Teenagers lined up at a nearby booth to receive their fortunes from elders and monks sit, pray, and recite holy words to bring in the Buddhist New Year.

New Year for some Southeast Asian countries is celebrated according to the Buddhist calendar and falls in April. This year, the three-day celebration ran from April 13-15.

While here in America people freeze their butts off in January, Asians have it good with their springtime New Year.

On a small urban street of Providence is a Cambodian Buddhist temple. It’s something like a shack, since there’s not a lot of city support or funds to help build a real one.

At the celebration this month, masses of people gathered into the gates of the temple's front area early in the morning. Incense filled the air while kids and teens roamed around in and out of the temple vicinity.

Morning was a time of prayers for the adults, but kids seemed bored.

The mood changed after the clock struck evening time.

People feasted on rice, noodles, and soup. Kids started to have their own childish celebrations. A white cloud of baby powder appeared out of nowhere.

Then, tradition struck.

A kid ran full speed ahead with a handful of shaving cream.

The infamous powder and cream fight is a modern New Year’s tradition for Cambodian, Thai and Laotian-Americans. Kids run around chasing each other and covering everybody including the adults in baby powder and shaving cream.

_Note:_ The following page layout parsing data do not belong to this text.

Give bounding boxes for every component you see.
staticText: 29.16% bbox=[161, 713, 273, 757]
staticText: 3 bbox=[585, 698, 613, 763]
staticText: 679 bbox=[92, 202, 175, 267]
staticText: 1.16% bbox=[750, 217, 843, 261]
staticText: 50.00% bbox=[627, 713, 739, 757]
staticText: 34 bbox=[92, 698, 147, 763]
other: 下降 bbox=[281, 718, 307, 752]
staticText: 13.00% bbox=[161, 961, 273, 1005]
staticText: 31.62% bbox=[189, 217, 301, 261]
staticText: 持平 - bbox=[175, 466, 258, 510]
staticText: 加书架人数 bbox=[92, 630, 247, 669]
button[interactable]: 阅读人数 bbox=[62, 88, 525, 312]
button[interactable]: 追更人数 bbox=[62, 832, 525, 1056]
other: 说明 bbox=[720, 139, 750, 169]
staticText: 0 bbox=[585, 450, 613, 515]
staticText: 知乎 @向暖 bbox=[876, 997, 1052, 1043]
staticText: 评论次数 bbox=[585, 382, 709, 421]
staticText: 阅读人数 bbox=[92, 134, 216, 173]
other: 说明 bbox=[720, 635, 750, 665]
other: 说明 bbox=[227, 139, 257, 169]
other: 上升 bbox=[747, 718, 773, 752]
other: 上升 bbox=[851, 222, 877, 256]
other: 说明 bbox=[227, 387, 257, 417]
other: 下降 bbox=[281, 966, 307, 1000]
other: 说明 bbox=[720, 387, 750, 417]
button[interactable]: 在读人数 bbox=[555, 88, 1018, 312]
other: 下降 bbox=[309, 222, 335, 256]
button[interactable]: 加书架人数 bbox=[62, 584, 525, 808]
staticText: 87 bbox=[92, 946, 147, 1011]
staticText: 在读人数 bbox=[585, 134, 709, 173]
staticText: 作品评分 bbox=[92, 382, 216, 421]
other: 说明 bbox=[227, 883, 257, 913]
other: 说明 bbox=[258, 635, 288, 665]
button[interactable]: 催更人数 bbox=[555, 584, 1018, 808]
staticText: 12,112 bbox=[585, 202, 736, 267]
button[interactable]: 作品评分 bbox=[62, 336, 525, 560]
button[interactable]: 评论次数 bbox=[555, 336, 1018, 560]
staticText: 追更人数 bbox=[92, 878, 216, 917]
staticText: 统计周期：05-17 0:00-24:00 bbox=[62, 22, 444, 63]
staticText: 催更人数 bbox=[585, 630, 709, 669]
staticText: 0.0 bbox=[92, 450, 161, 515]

This all started one year when a bunch of bored kids decided they were being left out of the very extravagant New Year’s celebrations of their counterparts back in Asia. They decided to have some fun of their own, so they got some powder and shaving cream and started a trend.

Young Larry Loch, who came just for the powder and cream fight, was covered from head to toe in white powder.

"I think it's cool," Loch said.

Enthusiastic fifth-grader Amanda Mariano, just getting ready to experience her first-ever powder and cream fight, said spunkily, "I'm gonna put some shaving cream on people!"

Julienna Som, Mariano’s partner in crime, dashed by with shaving cream on the strands of her hair. "It's fun getting messy!" Som squealed.

The two girls then ganged up on a small boy who had previously dumped a whole container of baby talcum all over Som's friends. The poor little boy was soon engulfed in white powder.

The cloud of baby powder and splatter of shaving cream ended as it got late.

Families and friends headed back home to revel in their own New Year’s celebrations, some in cars and others on foot.

A Cambodian flag fluttered from the top of one departing car.

"Khmer (Cambodian) Pride," the driver yelled out, his flag waving in the wind as the New Year cheer faded away.